Restate word for word the lines of the listing below, from its first line through the line with "conditions, including the", without the pictures.

=====

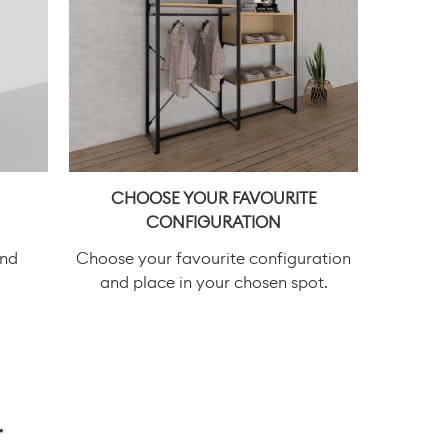
CHOOSE YOUR FAVOURITE
CONFIGURATION
and
Choose your favourite configuration
and place in your chosen spot.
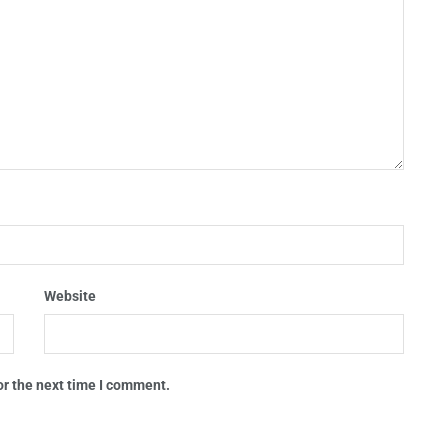
Website
or the next time I comment.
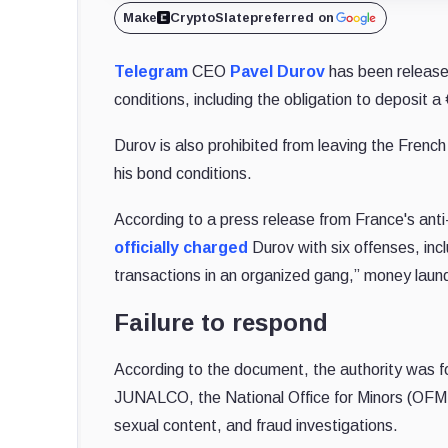
Make
CryptoSlate
preferred on
Telegram
CEO
Pavel Durov
has been released
conditions, including the obligation to deposit a 
Durov is also prohibited from leaving the French
his bond conditions.
According to a press release from France's ant
officially charged
Durov with six offenses, incl
transactions in an organized gang,” money launde
Failure to respond
According to the document, the authority was for
JUNALCO, the National Office for Minors (OFMFIN
sexual content, and fraud investigations.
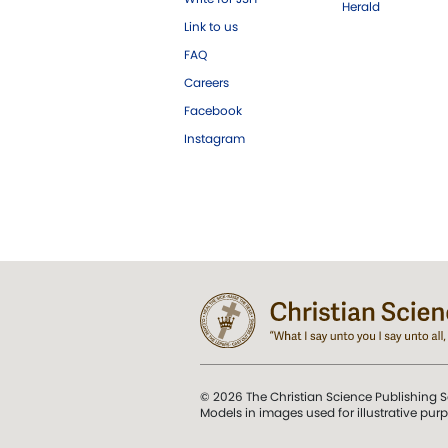
Herald
Link to us
FAQ
Careers
Facebook
Instagram
© 2026 The Christian Science Publishing S
Models in images used for illustrative pur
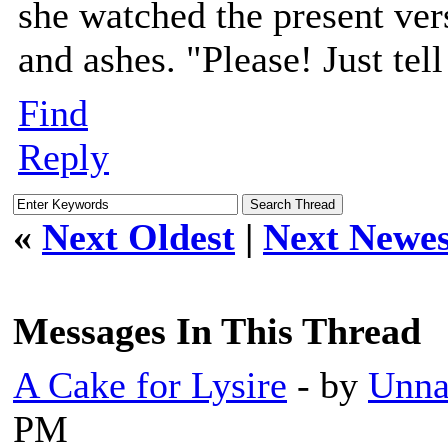
she watched the present vers
and ashes. "Please! Just tel
Find
Reply
«
Next Oldest
|
Next Newes
Messages In This Thread
A Cake for Lysire
- by
Unna
PM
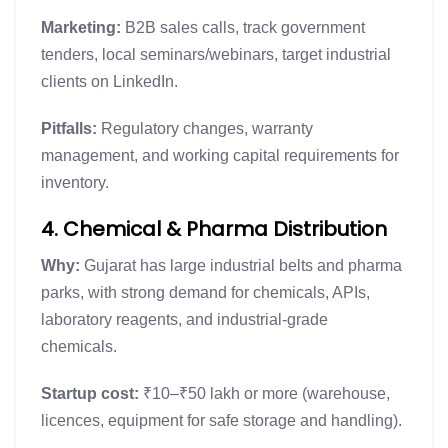
Marketing:
B2B sales calls, track government
tenders, local seminars/webinars, target industrial
clients on LinkedIn.
Pitfalls:
Regulatory changes, warranty
management, and working capital requirements for
inventory.
4. Chemical & Pharma Distribution
Why:
Gujarat has large industrial belts and pharma
parks, with strong demand for chemicals, APIs,
laboratory reagents, and industrial-grade
chemicals.
Startup cost:
₹10–₹50 lakh or more (warehouse,
licences, equipment for safe storage and handling).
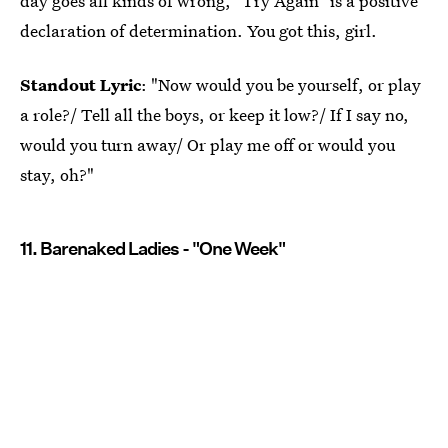
day goes all kinds of wrong, "Try Again" is a positive
declaration of determination. You got this, girl.
Standout Lyric
: "Now would you be yourself, or play
a role?/ Tell all the boys, or keep it low?/ If I say no,
would you turn away/ Or play me off or would you
stay, oh?"
11. Barenaked Ladies - "One Week"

=====

● **Result**
CHOOSE YOUR FAVOURITE
CONFIGURATION
and
Choose your favourite configuration
and place in your chosen spot.
Website
or the next time I comment.
Make
CryptoSlate
preferred on
Telegram
CEO
Pavel Durov
has been released
conditions, including the obligation to deposit a 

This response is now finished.